AIM OF THE EXERCISE: Where the data below shows a picture, leave that picture out and copy the rest exactly.

[Dataset entries]
****************************************

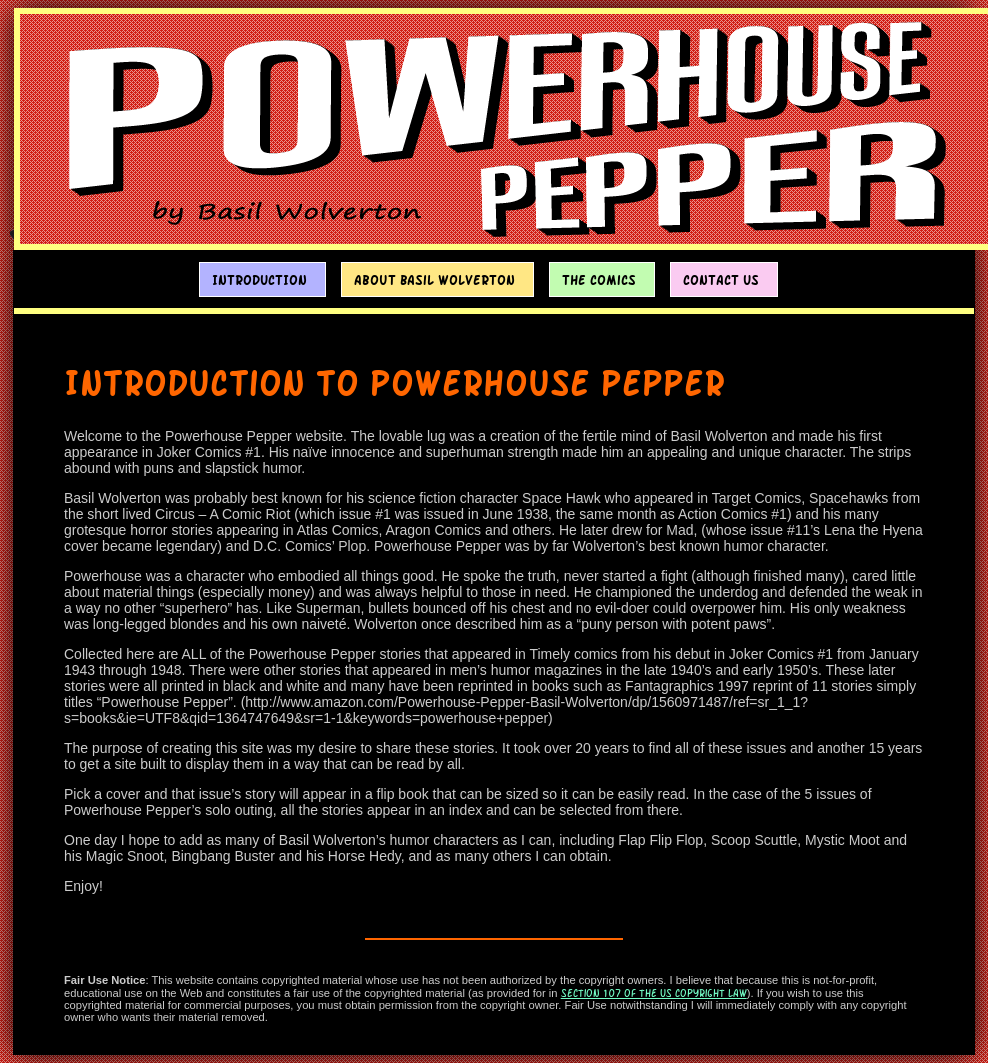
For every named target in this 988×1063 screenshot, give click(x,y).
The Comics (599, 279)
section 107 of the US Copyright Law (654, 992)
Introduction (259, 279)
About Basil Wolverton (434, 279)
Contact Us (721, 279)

****************************************

RESPONSE TO THIS EXERCISE:
For every named target in this 988×1063 screenshot, give click(x,y).
The Comics (599, 279)
section 107 of the US Copyright Law (654, 992)
Introduction (259, 279)
About Basil Wolverton (434, 279)
Contact Us (721, 279)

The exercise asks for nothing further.